Cette expérience marqua un tournant. L’année suivante, les États-Unis, le Royaume-Uni et l’URSS signèrent le traité d’interdiction partielle des essais nucléaires, bannissant les explosions dans l’espace extra-atmosphérique pour près de six décennies. Les données recueillies lors de Starfish Prime permirent toutefois de mieux comprendre les effets des radiations intenses sur l’atmosphère, qu’elles proviennent d’une arme ou d’un phénomène solaire.

Course à l’espace et rivalités nucléaires pendant la guerre froide

Greg Spriggs, marqué à jamais par cette nuit, s’orienta vers une carrière scientifique dédiée à l’étude des essais nucléaires au laboratoire national Lawrence Livermore. Il confia plus tard à son père : « Tu sais, si j’avais su que je deviendrais un physicien spécialiste des armes nucléaires, j’y aurais prêté plus attention. »

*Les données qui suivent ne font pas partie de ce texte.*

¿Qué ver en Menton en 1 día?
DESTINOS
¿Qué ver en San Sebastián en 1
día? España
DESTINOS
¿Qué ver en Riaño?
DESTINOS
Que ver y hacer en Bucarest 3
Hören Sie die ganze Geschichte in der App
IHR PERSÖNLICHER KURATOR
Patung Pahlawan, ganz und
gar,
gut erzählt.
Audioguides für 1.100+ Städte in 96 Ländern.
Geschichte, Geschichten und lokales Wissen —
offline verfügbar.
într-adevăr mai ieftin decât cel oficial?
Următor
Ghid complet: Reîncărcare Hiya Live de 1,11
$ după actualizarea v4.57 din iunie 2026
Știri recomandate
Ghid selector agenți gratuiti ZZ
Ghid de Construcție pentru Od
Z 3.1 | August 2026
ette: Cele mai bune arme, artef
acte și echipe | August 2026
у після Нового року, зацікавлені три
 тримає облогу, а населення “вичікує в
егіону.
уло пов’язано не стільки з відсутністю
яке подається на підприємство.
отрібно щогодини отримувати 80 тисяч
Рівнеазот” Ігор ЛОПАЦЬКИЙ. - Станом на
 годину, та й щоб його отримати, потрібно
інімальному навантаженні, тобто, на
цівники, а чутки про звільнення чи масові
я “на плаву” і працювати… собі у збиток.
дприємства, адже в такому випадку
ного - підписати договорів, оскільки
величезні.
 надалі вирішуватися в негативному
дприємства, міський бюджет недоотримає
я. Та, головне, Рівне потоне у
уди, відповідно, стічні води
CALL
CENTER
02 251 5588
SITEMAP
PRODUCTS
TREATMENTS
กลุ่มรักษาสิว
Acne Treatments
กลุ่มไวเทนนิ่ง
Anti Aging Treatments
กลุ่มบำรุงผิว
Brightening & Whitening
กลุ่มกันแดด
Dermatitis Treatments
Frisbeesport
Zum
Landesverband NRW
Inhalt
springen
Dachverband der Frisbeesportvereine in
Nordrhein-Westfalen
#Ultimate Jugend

L’année précédente, en 1961, les négociations internationales sur l’interdiction des essais nucléaires avaient échoué. Après trois ans de moratoire, l’Union soviétique et les États-Unis reprirent les essais. Les Soviétiques réalisèrent trente-et-une explosions, dont la Tsar Bomba, la plus puissante jamais déployée, à plus de 3 900 mètres d’altitude au-dessus d’une île arctique.

À cette époque, la conquête spatiale n’en était qu’à ses débuts. L’armée américaine multipliait les initiatives, lançant notamment un projet visant à placer 500 millions d’aiguilles de cuivre en orbite pour améliorer les communications radio. Un autre plan, finalement abandonné, envisageait même de faire exploser une bombe nucléaire sur la Lune.

Découverte des ceintures de Van Allen et enjeux scientifiques

Les scientifiques et militaires cherchaient à comprendre les conséquences d’une explosion nucléaire dans l’espace, en particulier son interaction avec la magnétosphère terrestre. Deux ans plus tôt, le satellite Explorer 1 avait révélé par hasard l’existence de zones de radiation intense, maintenues par le champ magnétique terrestre. Ces régions, baptisées ceintures de Van Allen, portent le nom du physicien James Van Allen, pionnier de leur découverte à l’Université de l’Iowa.